• The problem:
Copy each line of the entries below that contains the string "Lyrics".

• Extracted page text data:
....
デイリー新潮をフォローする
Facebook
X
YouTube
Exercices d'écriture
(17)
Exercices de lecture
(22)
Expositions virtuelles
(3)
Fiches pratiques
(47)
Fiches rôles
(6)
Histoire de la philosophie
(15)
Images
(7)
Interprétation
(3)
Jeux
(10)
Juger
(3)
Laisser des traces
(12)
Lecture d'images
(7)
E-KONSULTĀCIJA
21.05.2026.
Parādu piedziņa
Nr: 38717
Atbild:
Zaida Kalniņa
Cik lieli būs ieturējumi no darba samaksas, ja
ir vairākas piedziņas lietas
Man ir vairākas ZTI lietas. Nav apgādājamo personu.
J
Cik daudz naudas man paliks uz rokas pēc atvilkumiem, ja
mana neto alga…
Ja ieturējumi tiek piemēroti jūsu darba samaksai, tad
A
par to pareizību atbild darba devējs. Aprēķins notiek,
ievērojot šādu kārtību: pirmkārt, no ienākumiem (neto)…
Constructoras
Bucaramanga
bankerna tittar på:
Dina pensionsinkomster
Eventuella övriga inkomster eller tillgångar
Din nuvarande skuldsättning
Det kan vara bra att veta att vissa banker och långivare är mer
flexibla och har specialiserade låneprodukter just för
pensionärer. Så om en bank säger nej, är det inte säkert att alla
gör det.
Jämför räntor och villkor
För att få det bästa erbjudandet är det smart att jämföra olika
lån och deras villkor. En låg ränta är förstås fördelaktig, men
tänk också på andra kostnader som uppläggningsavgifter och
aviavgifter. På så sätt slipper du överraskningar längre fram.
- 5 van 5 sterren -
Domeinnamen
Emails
....
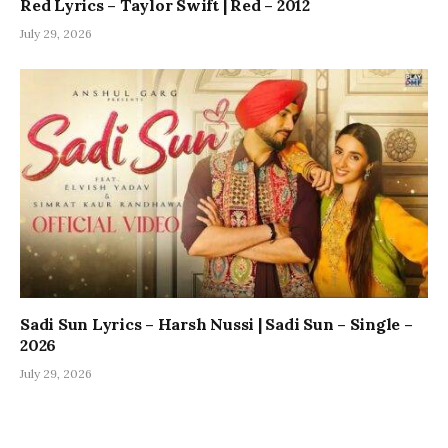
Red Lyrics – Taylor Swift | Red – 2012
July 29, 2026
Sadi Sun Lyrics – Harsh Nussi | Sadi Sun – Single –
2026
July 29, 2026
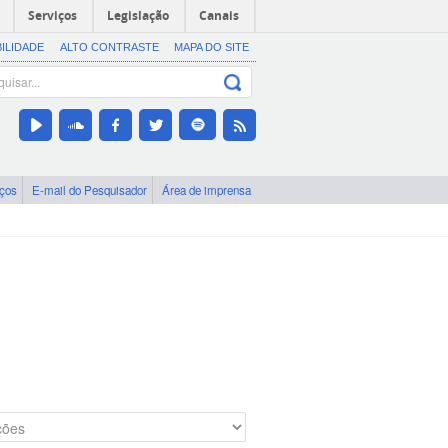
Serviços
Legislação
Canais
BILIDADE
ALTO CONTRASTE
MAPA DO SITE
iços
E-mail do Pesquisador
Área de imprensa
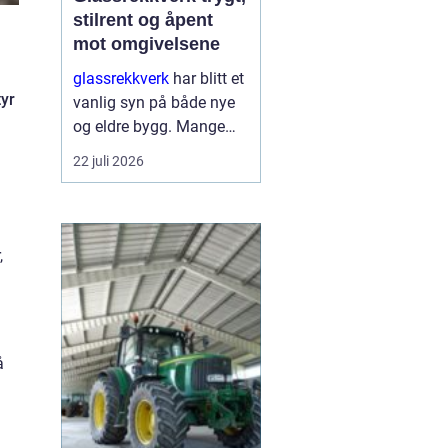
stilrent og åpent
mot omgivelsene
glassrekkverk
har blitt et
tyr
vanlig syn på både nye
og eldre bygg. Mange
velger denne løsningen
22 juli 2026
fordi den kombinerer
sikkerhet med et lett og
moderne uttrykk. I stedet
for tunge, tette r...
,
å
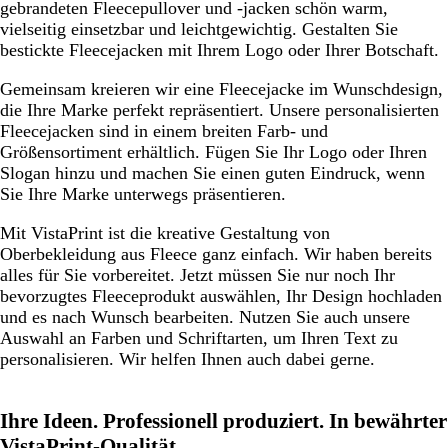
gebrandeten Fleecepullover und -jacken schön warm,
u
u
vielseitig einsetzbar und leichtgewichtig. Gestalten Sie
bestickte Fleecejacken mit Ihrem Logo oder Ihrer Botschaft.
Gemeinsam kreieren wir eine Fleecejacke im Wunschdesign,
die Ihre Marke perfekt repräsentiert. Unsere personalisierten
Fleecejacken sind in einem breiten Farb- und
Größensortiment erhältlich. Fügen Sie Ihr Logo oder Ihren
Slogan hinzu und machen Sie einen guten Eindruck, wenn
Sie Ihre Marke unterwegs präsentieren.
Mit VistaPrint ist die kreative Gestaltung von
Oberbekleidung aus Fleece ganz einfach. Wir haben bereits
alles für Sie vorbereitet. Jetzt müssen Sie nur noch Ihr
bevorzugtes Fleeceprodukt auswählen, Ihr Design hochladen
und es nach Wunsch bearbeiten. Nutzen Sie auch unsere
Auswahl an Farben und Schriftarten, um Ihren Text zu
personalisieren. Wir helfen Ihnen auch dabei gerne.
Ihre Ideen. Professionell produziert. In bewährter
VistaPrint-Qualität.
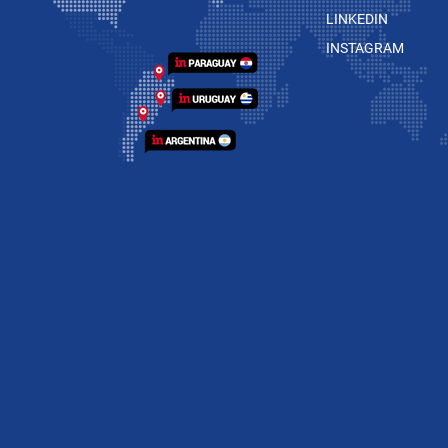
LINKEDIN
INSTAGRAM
....
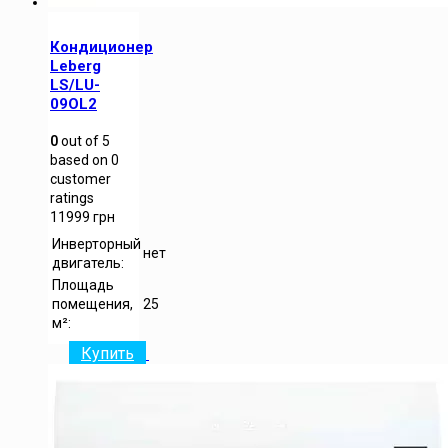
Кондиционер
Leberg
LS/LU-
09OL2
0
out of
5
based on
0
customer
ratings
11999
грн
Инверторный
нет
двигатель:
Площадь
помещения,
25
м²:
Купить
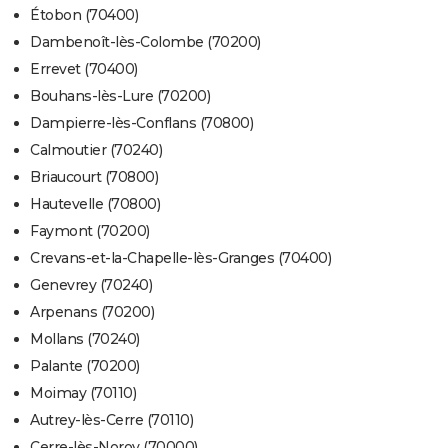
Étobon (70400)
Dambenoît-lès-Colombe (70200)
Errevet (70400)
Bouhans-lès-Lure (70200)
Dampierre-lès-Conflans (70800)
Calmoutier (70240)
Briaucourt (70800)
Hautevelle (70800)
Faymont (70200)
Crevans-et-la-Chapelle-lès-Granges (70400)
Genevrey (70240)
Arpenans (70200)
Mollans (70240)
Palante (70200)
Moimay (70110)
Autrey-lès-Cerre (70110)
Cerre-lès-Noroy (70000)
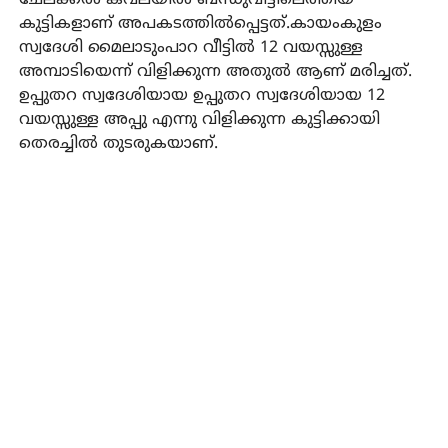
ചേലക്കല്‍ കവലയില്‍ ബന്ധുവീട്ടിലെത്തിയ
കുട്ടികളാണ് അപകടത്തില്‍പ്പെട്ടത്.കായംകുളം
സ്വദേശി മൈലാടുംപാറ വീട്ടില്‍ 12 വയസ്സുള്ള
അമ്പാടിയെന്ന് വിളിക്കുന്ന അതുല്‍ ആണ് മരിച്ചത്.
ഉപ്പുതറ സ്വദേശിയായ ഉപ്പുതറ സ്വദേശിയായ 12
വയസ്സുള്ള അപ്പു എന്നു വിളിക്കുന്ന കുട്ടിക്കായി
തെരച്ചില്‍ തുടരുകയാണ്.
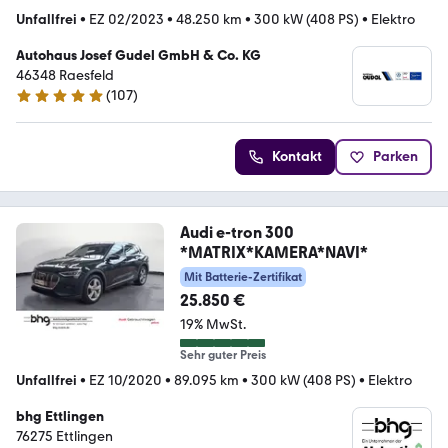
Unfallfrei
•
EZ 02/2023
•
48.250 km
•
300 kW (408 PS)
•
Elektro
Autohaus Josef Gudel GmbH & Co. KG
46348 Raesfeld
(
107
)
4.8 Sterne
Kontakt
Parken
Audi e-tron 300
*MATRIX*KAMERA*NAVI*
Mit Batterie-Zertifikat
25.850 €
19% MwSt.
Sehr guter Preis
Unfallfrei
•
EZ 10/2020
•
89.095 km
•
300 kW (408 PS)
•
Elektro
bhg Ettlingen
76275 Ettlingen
....
• Answer to this problem:
Red Lyrics – Taylor Swift | Red – 2012
Sadi Sun Lyrics – Harsh Nussi | Sadi Sun – Single –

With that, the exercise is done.